Anyway, there was an IMPORTANT major announcement from Google, and when I say major, I mean REALLY IMPORTANT.

Here’s the headline:-

Google is switching to a mobile first index

Google currently maintains two indexes. First it crawls your site pretending to be a desktop-user and then it crawls your site pretending to be a mobile-user. When you search from a desktop it currently uses the desktop-index, and when you search from a mobile it currently uses the mobile index – BUT THIS IS ALL ABOUT TO CHANGE. Google will be using the mobile-index for all searches.

The announcement was made by Gary Illyes from Google, who incidentally I heard speaking on this very topic as far back as April 2015 at the BrightonSEO conference.  This news has been widely reported elsewhere on the web e.g. http://www.thesempost.com/google-switching-mobile-first-index-desktop/

Why the Change?

Google has undoubtedly decided to make this change to a mobile first index because we are “living in a mobile world” and it makes sense to make this change. 

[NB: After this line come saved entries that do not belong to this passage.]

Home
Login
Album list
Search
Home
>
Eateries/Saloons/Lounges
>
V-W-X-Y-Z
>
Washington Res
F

What does it mean for my law firm’s website?

Well, that depends on how your website has been designed & built.

I don’t have a mobile site or a “responsive” site

I’m sure you already know that this is not a good place to be. Mobile represents a massive proportion of website traffic and you will be losing traffic and enquiries if you do not cater for this audience.

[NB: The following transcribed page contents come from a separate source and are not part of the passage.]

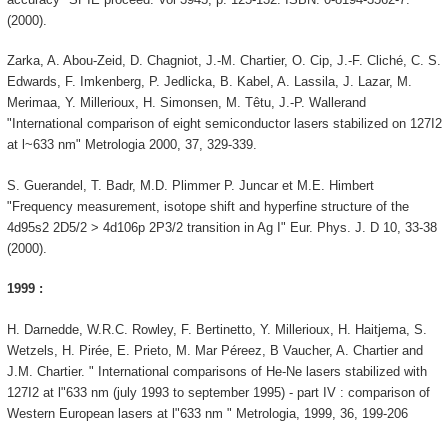
(2000).
Zarka, A. Abou-Zeid, D. Chagniot, J.-M. Chartier, O. Cip, J.-F. Cliché, C. S.
Edwards, F. Imkenberg, P. Jedlicka, B. Kabel, A. Lassila, J. Lazar, M.
Merimaa, Y. Millerioux, H. Simonsen, M. Têtu, J.-P. Wallerand
"International comparison of eight semiconductor lasers stabilized on 127I2
at l~633 nm" Metrologia 2000, 37, 329-339.
S. Guerandel, T. Badr, M.D. Plimmer P. Juncar et M.E. Himbert
"Frequency measurement, isotope shift and hyperfine structure of the
4d95s2 2D5/2 > 4d106p 2P3/2 transition in Ag I" Eur. Phys. J. D 10, 33-38
(2000).
1999 :
H. Darnedde, W.R.C. Rowley, F. Bertinetto, Y. Millerioux, H. Haitjema, S.
Wetzels, H. Pirée, E. Prieto, M. Mar Péreez, B Vaucher, A. Chartier and
J.M. Chartier. " International comparisons of He-Ne lasers stabilized with
127I2 at l"633 nm (july 1993 to september 1995) - part IV : comparison of
Western European lasers at l"633 nm " Metrologia, 1999, 36, 199-206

I have a desktop-website and a separate (standalone) mobile-site?

A separate standalone website for mobile users is old-school. There was a time when this was a very practical solution but that was years ago – all websites are now built to be “responsive” so that one site can serve content to all different devices.

Bottom line? If your law firm has a separate (standalone) mobile website you need to upgrade and make your site “responsive”.

I already have a “responsive” website?

If your law firm already have a responsive site then the chances are that you wont have to do anything. However, it’s worth checking that your responsive site is delivering the same content to both desktop and mobile users. It’s possible for a responsive site to decide to hide some content from mobile users – when this is done it’s usually in the hope of making the page faster to load on mobile devices. The technique is not very common but it certainly is an important thing to check.

Bottom line? If your website has content on the desktop page that is being hidden from mobile devices you could lose traffic.

Structured data

Often website designers remove structured data from the mobile version of the page to make the page lighter and thus faster to deliver to the browser.  But in order to keep the structured data for your pages in the search results for mobile, we will need to ensure the structured data appears on your mobile pages.

When will Google change to mobile first index?

Illyes did not give dates for this change.  Apparently he did say that Google will be announcing it with a blog post, which will include details about when Google makes the change to mobile first indexing.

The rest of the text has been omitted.